Thank you. Your next question comes from Leo You from CLSA. Please go ahead. Your line is open.

Leo You, Analyst

Hi, good evening management, congratulations on the solid results. So, I have a question on the margin outlook for the second half. Should we expect further margin improvement compared to what we saw last year? Will we see any further benefits from our ongoing cost transformation efforts? Also, a small question regarding the use of cash. How should we think about capital expenditure in the second half? Thank you.

Arthur Yu, Chief Financial Officer

Okay. Thank you for the question. On the first point regarding margin, we will continue driving cost transformation and prioritize cash flow improvement in the second half. However, given the overall market dynamics, there are still many uncertainties caused by potential COVID lockdowns and an economic slowdown, which could impact both product sales margins and overall growth. We aim to protect our margin with the initiatives we have on the ground, but the final outcomes will depend on the changing market conditions, which we will keep you updated on later this quarter. Regarding cash management, our focus right now is on sustaining cash over rapid growth. In this uncertain period, cash is essential. We are working on improving working capital to reduce inventory and accelerate collection for improved operating cash flow. While we are mindful of capital expenditures this year, we’re still pursuing investment opportunities in the brand management, overseas expansion, and technology investment that are necessary for sustainable growth in the long term.

Operator, Operator

Thank you. I'm not sure if Leo You is still connected. I will go to the next question. Please stand by. And your next question comes from the line of Wang Zhihao from CICC. Please go ahead. Your line is open.
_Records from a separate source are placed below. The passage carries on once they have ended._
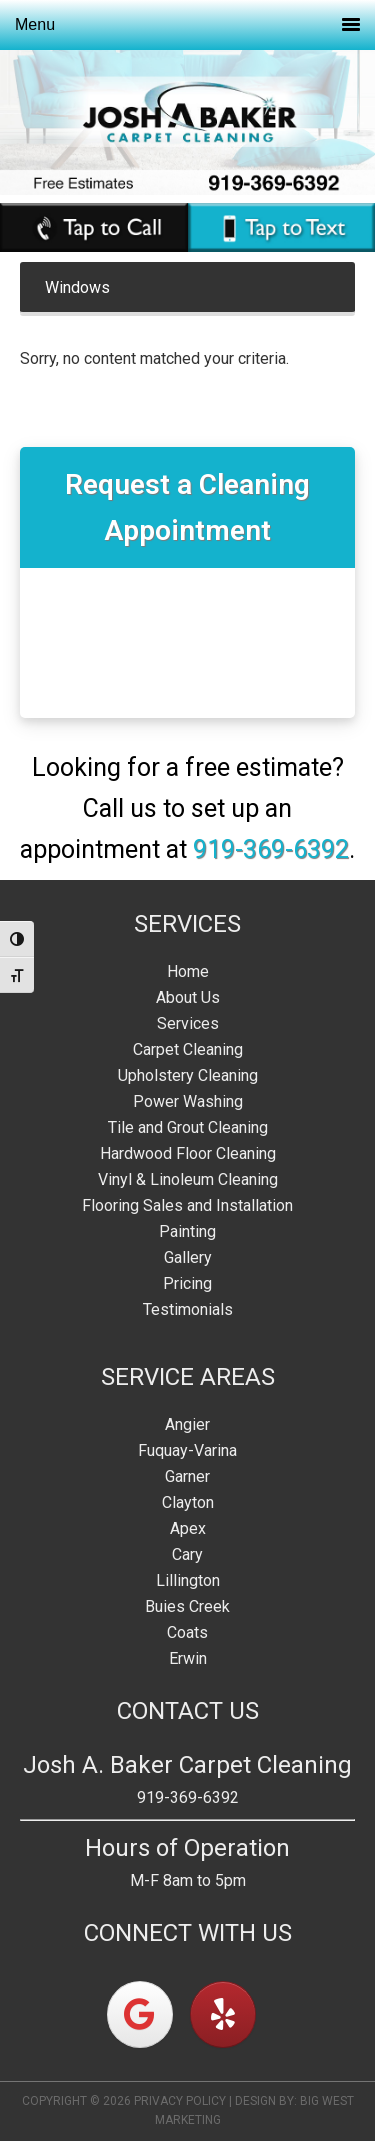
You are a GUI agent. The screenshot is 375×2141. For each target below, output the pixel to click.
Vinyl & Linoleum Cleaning (188, 1179)
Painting (187, 1231)
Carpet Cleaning (188, 1049)
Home (188, 971)
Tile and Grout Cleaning (188, 1127)
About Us (188, 997)
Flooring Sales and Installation (187, 1205)
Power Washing (188, 1101)
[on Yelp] (223, 2014)
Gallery (188, 1257)
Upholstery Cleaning (188, 1075)
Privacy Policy (180, 2101)
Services (188, 1023)
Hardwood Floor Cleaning (188, 1153)
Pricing (187, 1283)
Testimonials (188, 1309)
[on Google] (140, 2014)
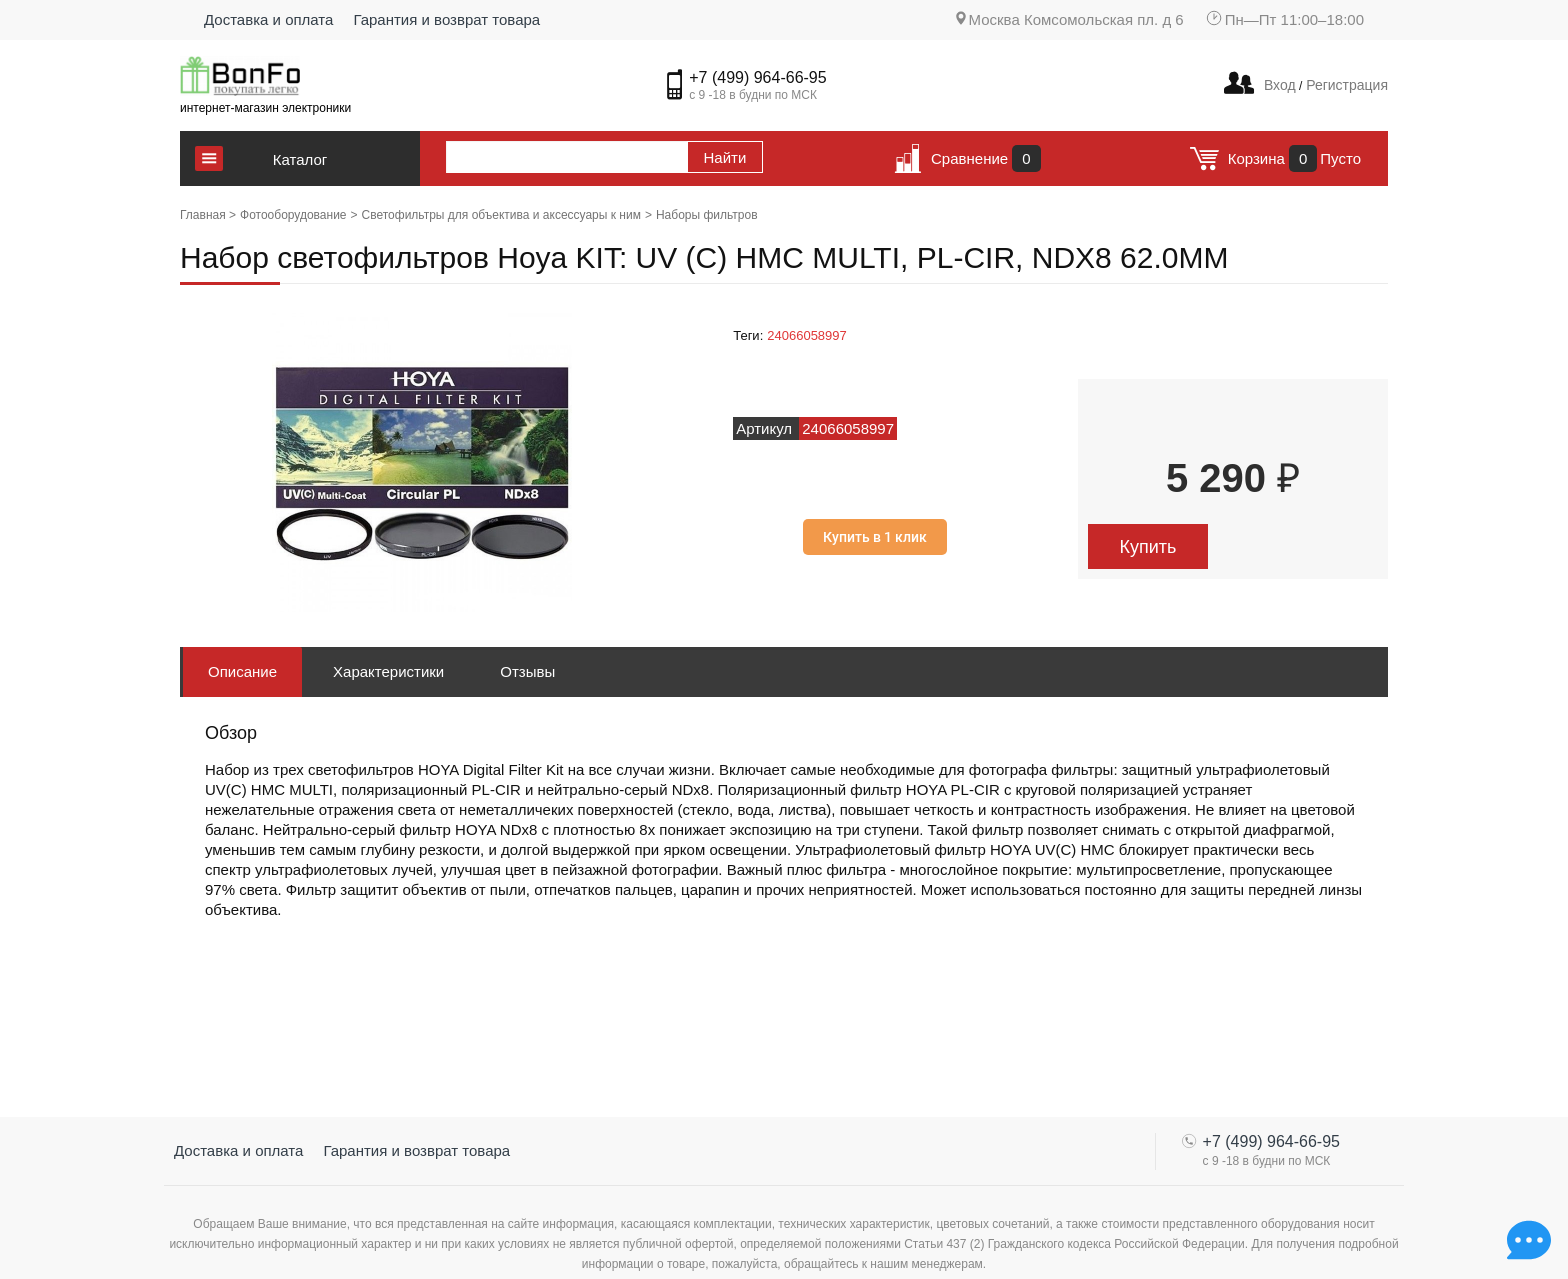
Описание (242, 671)
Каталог (300, 159)
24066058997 (807, 335)
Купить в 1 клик (875, 537)
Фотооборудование (293, 215)
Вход (1280, 85)
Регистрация (1345, 85)
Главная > (208, 215)
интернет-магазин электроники (265, 108)
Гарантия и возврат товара (446, 19)
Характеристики (388, 671)
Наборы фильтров (707, 215)
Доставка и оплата (268, 19)
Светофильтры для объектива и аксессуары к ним (501, 215)
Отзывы (527, 671)
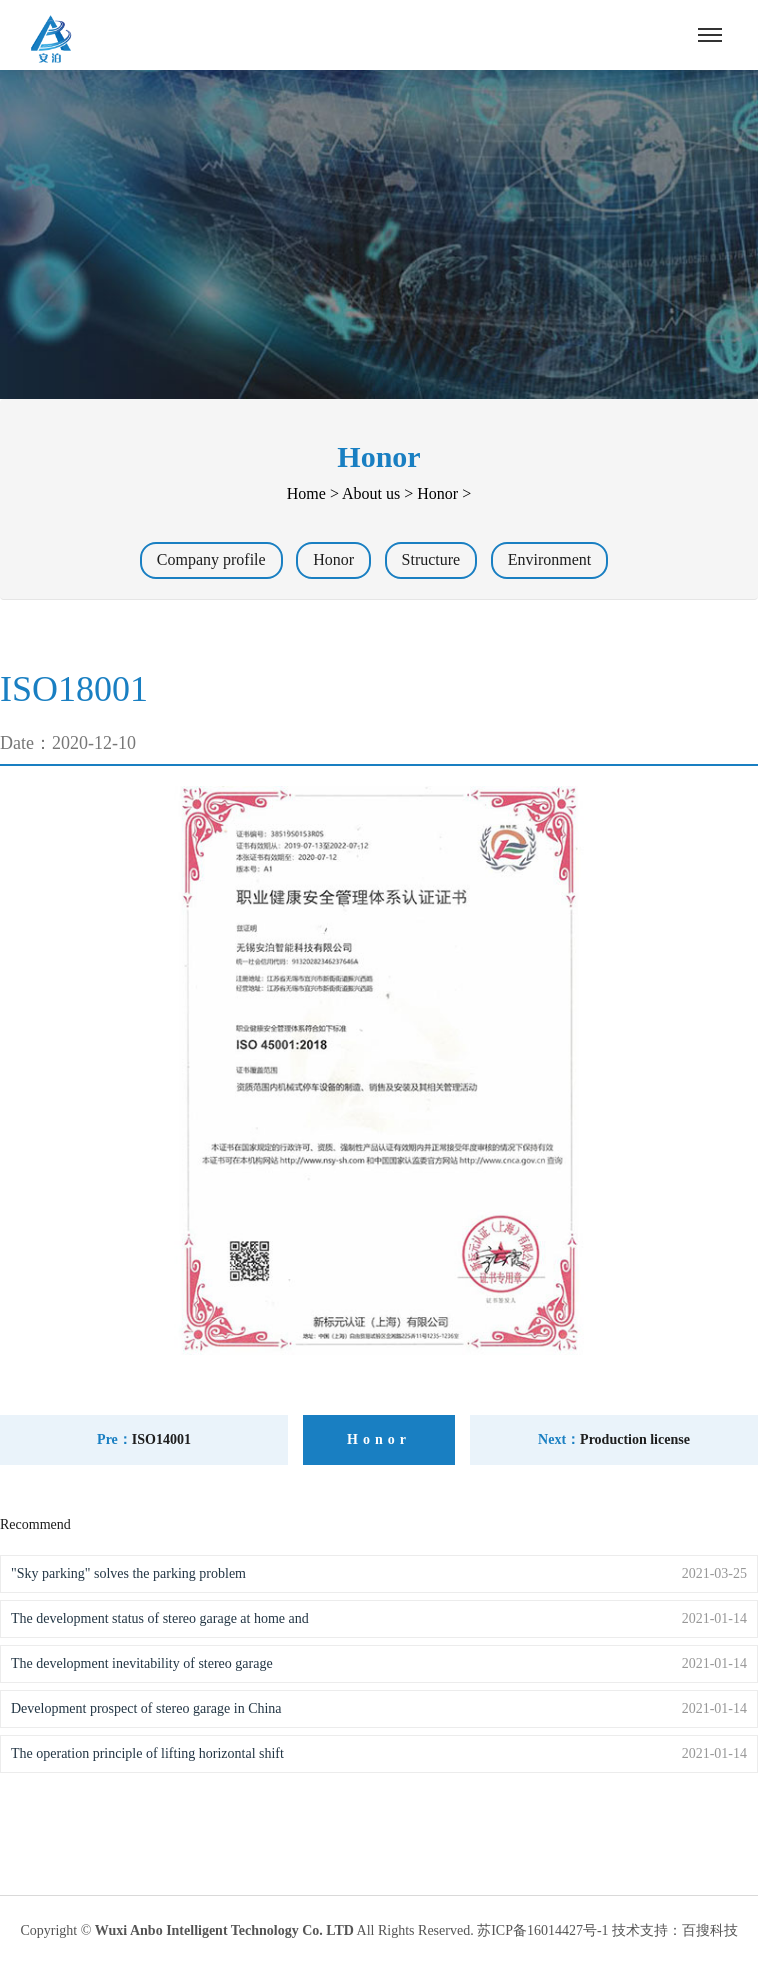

Unidentified Analyst, Analyst

Good evening management. My question is also about brand partners. As the macro environment is weak did you lose any big brand partners this quarter due to their own operations or due to foreign brands closing offline stores in China? Thank you.

Vincent Qiu, Chairman and Chief Executive Officer

Okay. I will share some insights and Tracy will add more. What we are seeing is that brand partners are increasingly taking a cautious approach in managing their e-commerce operations. They are prioritizing efficiency over growth; many brands are looking to establish stable partnerships to develop long-term strategies. We have noticed a reduction in churn over the last couple of quarters in light of increasing uncertainties. The Chinese e-commerce market is rapidly evolving, with new channels emerging frequently, which requires brand partners to work with service providers like Baozun that can stay ahead of these changes. Our ability to learn from multiple brands and add value to our partners gives us a competitive edge. Tracy, do you want to elaborate?

Tracy Li, Vice President of Strategic Business Development

Yes, exactly. As strategic partners, we understand that brands are focusing on long-term plans, especially in the face of COVID-19. Over the next 18 months, we will work with our brands to rationalize investments and test waters carefully. In doing so, we aim to prepare strategically for the upcoming 11/11 by focusing on key promotional elements and leveraging our channel capabilities to rebuild brand equity and engage consumers effectively over time. This will be essential to navigating the impacts of COVID-19 on our operations. Thank you.

Unidentified Analyst, Analyst

Very clear. Thank you.

Vincent Qiu, Chairman and Chief Executive Officer

Thank you.

Operator, Operator

Thank you. I will now hand the call back to Wendy for closing remarks.

Wendy Sun, Senior Director of Corporate Development and Investor Relations

Okay. Thank you, Operator. In closing, on behalf of the management team, we'd like to thank you for your participation today. If you wish to reach out to us, thank you for joining us. This concludes the call.

Operator, Operator

Thank you. This concludes today's conference call. Thanks for participating. You may now disconnect. Speakers, please stand by.